▸ **Dataset entries**

########################################

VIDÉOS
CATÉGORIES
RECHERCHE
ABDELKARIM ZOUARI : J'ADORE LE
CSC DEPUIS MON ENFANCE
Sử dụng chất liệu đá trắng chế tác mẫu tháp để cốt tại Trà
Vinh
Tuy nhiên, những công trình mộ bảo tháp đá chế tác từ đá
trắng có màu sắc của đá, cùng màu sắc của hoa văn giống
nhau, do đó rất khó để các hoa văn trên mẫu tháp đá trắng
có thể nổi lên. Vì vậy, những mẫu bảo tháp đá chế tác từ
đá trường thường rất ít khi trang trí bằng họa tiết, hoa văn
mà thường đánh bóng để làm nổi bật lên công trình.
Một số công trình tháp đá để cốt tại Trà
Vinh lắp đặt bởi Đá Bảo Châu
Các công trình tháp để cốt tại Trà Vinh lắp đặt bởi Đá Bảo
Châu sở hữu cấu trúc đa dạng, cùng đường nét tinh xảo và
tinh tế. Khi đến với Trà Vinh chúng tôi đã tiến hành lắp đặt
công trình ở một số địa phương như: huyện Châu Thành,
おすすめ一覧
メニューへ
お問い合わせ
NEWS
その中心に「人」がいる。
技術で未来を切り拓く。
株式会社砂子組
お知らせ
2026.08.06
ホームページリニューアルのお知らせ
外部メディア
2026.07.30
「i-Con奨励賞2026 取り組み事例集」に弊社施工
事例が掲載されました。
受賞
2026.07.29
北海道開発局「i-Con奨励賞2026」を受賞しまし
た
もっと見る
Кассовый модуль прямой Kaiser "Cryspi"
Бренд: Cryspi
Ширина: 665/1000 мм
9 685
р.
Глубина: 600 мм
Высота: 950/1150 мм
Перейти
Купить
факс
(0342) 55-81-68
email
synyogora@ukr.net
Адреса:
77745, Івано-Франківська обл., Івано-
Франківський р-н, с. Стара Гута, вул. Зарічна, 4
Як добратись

########################################

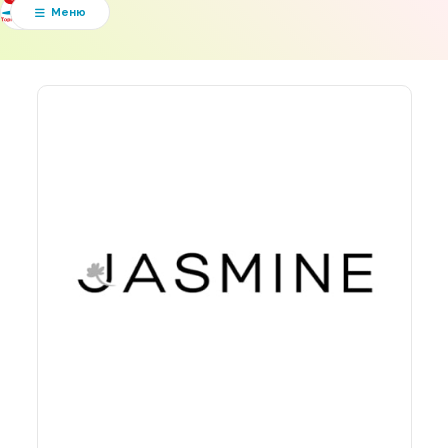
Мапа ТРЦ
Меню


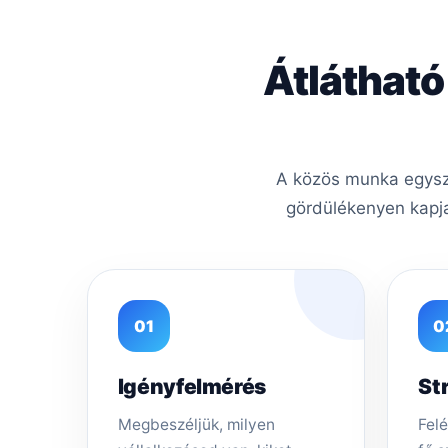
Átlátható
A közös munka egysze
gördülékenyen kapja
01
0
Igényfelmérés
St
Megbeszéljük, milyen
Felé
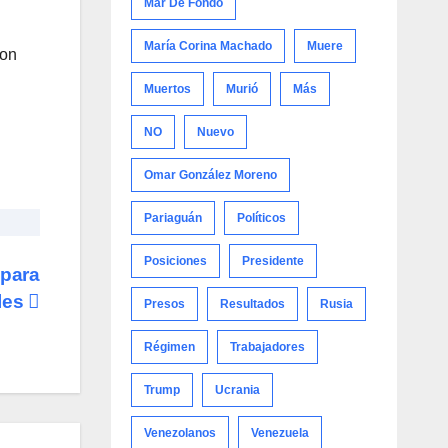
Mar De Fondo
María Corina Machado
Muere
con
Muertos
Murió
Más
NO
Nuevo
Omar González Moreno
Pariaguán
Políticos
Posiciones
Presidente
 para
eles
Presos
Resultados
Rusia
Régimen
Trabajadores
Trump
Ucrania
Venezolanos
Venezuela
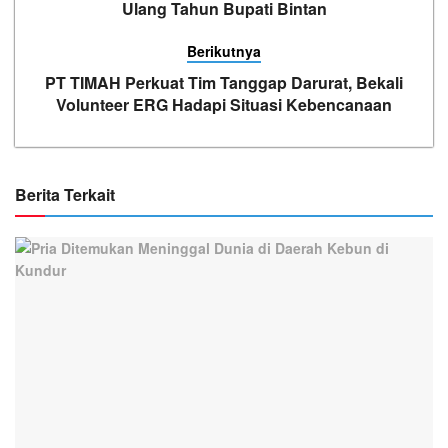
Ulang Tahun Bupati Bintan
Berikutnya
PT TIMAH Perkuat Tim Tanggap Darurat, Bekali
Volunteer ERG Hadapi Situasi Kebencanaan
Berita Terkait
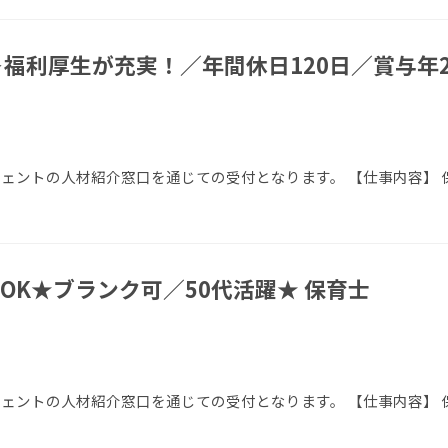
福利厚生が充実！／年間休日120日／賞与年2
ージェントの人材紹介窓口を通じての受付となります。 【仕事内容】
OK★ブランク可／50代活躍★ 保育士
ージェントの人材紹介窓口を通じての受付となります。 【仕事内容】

########################################

▸ **What to produce**
In the entries above, how many lines contain the string "cùng"? Say only the number.

▸ **Result**
2